How this skill works

Before running tests the skill verifies a Python virtual environment and that pytest (and optional plugins like pytest-xdist and pytest-cov) are installed. It discovers tests, runs them with user-specified options (markers, coverage, parallel workers), captures output and coverage, and stores structured checkpoints. On failures it performs automated diagnostics and suggests narrow reruns or escalation.

When to use it

  • Automating local or CI test runs for Python projects
  • Collecting coverage reports and HTML summaries
  • Running large suites in parallel with pytest-xdist
  • Filtering tests by marker, keyword, or last-failed behavior
  • Diagnosing test collection, fixture, or import errors

Best practices

  • Always verify or activate a virtual environment before running tests
  • Install and confirm required pytest plugins (pytest-cov, pytest-xdist) before parallel or coverage runs
  • Prefer targeted runs (markers, -k, --lf) during debugging to reduce noise
  • Save test collections and results to checkpoints for reproducibility and postmortem analysis
  • Ask the user when multiple test dirs, unclear coverage thresholds, or parallelization choices arise

Example use cases

  • Run full test suite with coverage and HTML report: python -m pytest tests/ -v --cov=src --cov-report=html
  • Run unit tests only using marker filtering: python -m pytest tests/ -v -m "unit"
  • Execute tests in parallel: python -m pytest tests/ -v -n auto (requires pytest-xdist)
  • Collect failing tests and retry narrower scope up to 3 attempts, then escalate with diagnostics
  • Generate a short traceback run and save output to test_results.txt for failure parsing

FAQ

What does the skill check before running tests?
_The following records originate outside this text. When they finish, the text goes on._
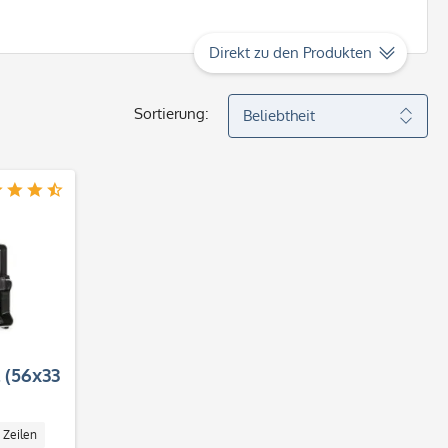
Direkt zu den Produkten
Sortierung:
 (56x33
 Zeilen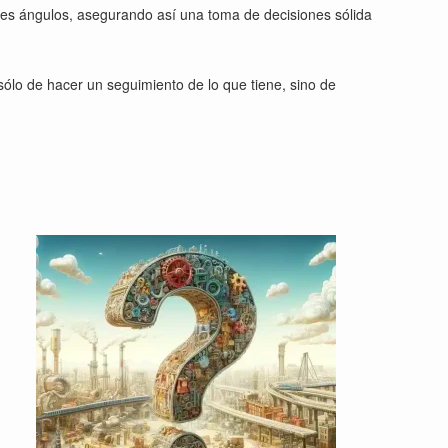
ples ángulos, asegurando así una toma de decisiones sólida
sólo de hacer un seguimiento de lo que tiene, sino de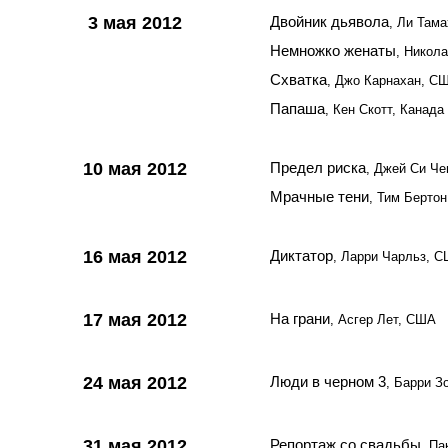
3 мая 2012
Двойник дьявола
, Ли Там
Немножко женаты
, Никол
Схватка
, Джо Карнахан, С
Папаша
, Кен Скотт, Канада
10 мая 2012
Предел риска
, Джей Си Ч
Мрачные тени
, Тим Берто
16 мая 2012
Диктатор
, Ларри Чарльз, 
17 мая 2012
На грани
, Асгер Лет, США
24 мая 2012
Люди в черном 3
, Барри 
31 мая 2012
Репортаж со свадьбы
, Па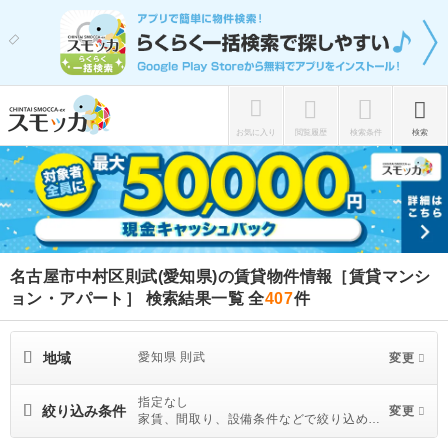
お気に入り
閲覧履歴
検索条件
検索
名古屋市中村区則武(愛知県)の賃貸物件情報［賃貸マンシ
ョン・アパート］ 検索結果一覧
全
407
件
地域
愛知県 則武
変更
指定なし
絞り込み条件
変更
家賃、間取り、設備条件などで絞り込めま
す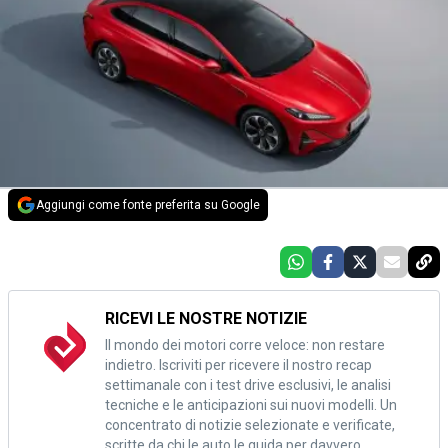
Aggiungi come fonte preferita su Google
RICEVI LE NOSTRE NOTIZIE
Il mondo dei motori corre veloce: non restare
indietro. Iscriviti per ricevere il nostro recap
settimanale con i test drive esclusivi, le analisi
tecniche e le anticipazioni sui nuovi modelli. Un
concentrato di notizie selezionate e verificate,
scritte da chi le auto le guida per davvero.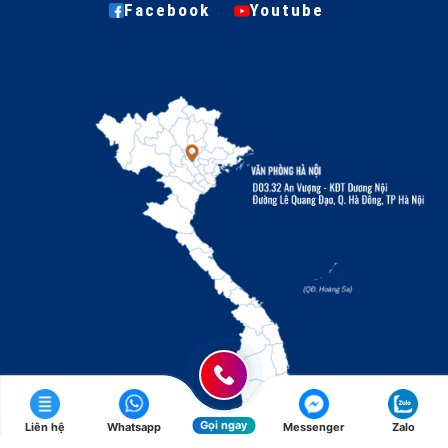
·
Facebook
Youtube
Gọi ngay
Liên hệ
Whatsapp
Messenger
Zalo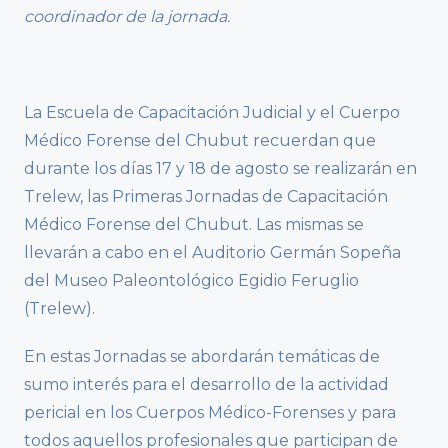
coordinador de la jornada.
La Escuela de Capacitación Judicial y el Cuerpo
Médico Forense del Chubut recuerdan que
durante los días 17 y 18 de agosto se realizarán en
Trelew, las Primeras Jornadas de Capacitación
Médico Forense del Chubut. Las mismas se
llevarán a cabo en el Auditorio Germán Sopeña
del Museo Paleontológico Egidio Feruglio
(Trelew).
En estas Jornadas se abordarán temáticas de
sumo interés para el desarrollo de la actividad
pericial en los Cuerpos Médico-Forenses y para
todos aquellos profesionales que participan de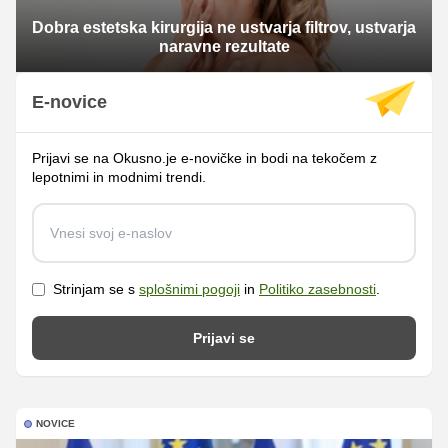
Dobra estetska kirurgija ne ustvarja filtrov, ustvarja
naravne rezultate
E-novice
Prijavi se na Okusno.je e-novičke in bodi na tekočem z
lepotnimi in modnimi trendi.
Strinjam se s
splošnimi pogoji
in
Politiko zasebnosti
.
Prijavi se
NOVICE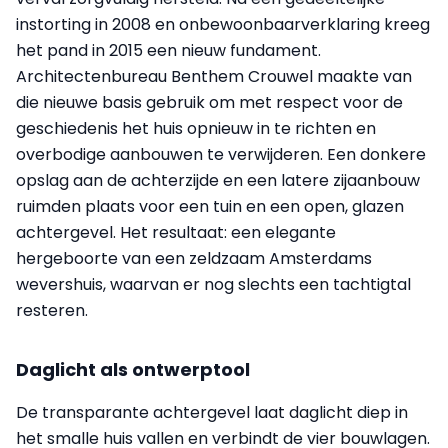
instorting in 2008 en onbewoonbaarverklaring kreeg
het pand in 2015 een nieuw fundament.
Architectenbureau Benthem Crouwel maakte van
die nieuwe basis gebruik om met respect voor de
geschiedenis het huis opnieuw in te richten en
overbodige aanbouwen te verwijderen. Een donkere
opslag aan de achterzijde en een latere zijaanbouw
ruimden plaats voor een tuin en een open, glazen
achtergevel. Het resultaat: een elegante
hergeboorte van een zeldzaam Amsterdams
wevershuis, waarvan er nog slechts een tachtigtal
resteren.
Daglicht als ontwerptool
De transparante achtergevel laat daglicht diep in
het smalle huis vallen en verbindt de vier bouwlagen.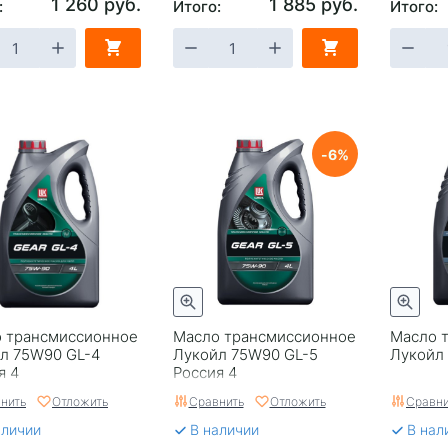
1 260 руб.
1 885 руб.
:
Итого:
Итого:
6
 трансмиссионное
Масло трансмиссионное
Масло 
л 75W90 GL-4
Лукойл 75W90 GL-5
Лукойл 
я 4
Россия 4
нить
Отложить
Сравнить
Отложить
Сравни
аличии
В наличии
В нал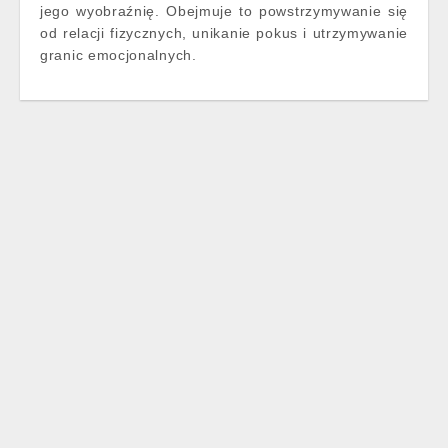
jego wyobraźnię. Obejmuje to powstrzymywanie się
od relacji fizycznych, unikanie pokus i utrzymywanie
granic emocjonalnych.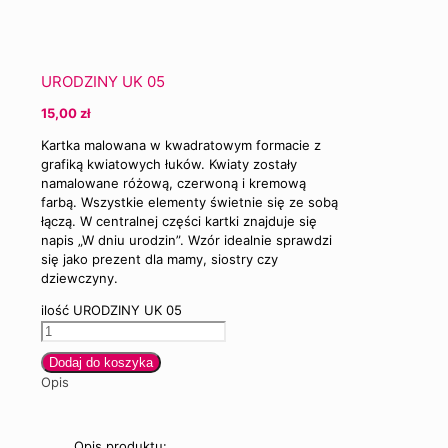
URODZINY UK 05
15,00
zł
Kartka malowana w kwadratowym formacie z
grafiką kwiatowych łuków. Kwiaty zostały
namalowane różową, czerwoną i kremową
farbą. Wszystkie elementy świetnie się ze sobą
łączą. W centralnej części kartki znajduje się
napis „W dniu urodzin”. Wzór idealnie sprawdzi
się jako prezent dla mamy, siostry czy
dziewczyny.
ilość URODZINY UK 05
Dodaj do koszyka
Opis
Opis produktu: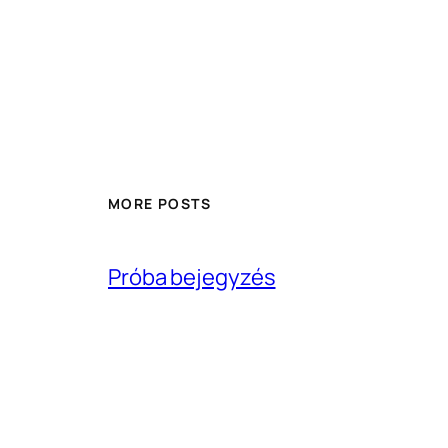
MORE POSTS
Próba bejegyzés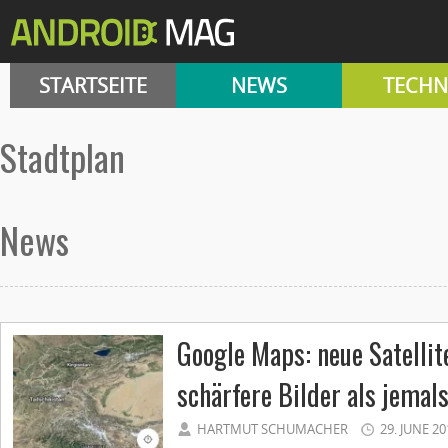
STARTSEITE
NEWS
TECHN
Stadtplan
News
Google Maps: neue Satellit
schärfere Bilder als jemal
HARTMUT SCHUMACHER
29. JUNE 20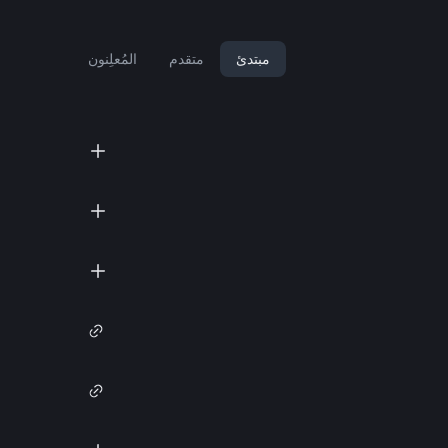
مبتدئ
متقدم
المُعلِنون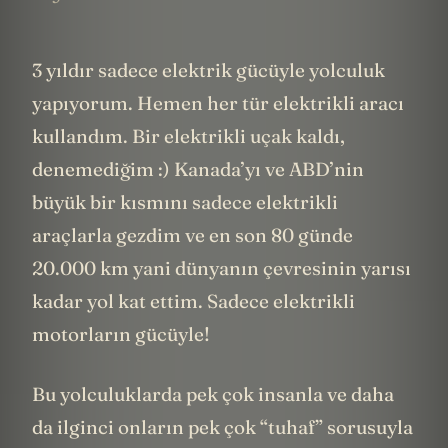
3 yıldır sadece elektrik gücüyle yolculuk
yapıyorum. Hemen her tür elektrikli aracı
kullandım. Bir elektrikli uçak kaldı,
denemediğim :) Kanada’yı ve ABD’nin
büyük bir kısmını sadece elektrikli
araçlarla gezdim ve en son 80 günde
20.000 km yani dünyanın çevresinin yarısı
kadar yol kat ettim. Sadece elektrikli
motorların gücüyle!
Bu yolculuklarda pek çok insanla ve daha
da ilginci onların pek çok “tuhaf” sorusuyla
It ensures a Python virtual environment is active or available, verifies pytest is installed, and checks that test files and optional pytest config exist.

How does it handle flaky or failing tests?

It captures outputs, diagnoses common error types (ImportError, FixtureError, CollectionError, Timeout), narrows scope for retries (max 3), and escalates with contextual failure reports if unresolved.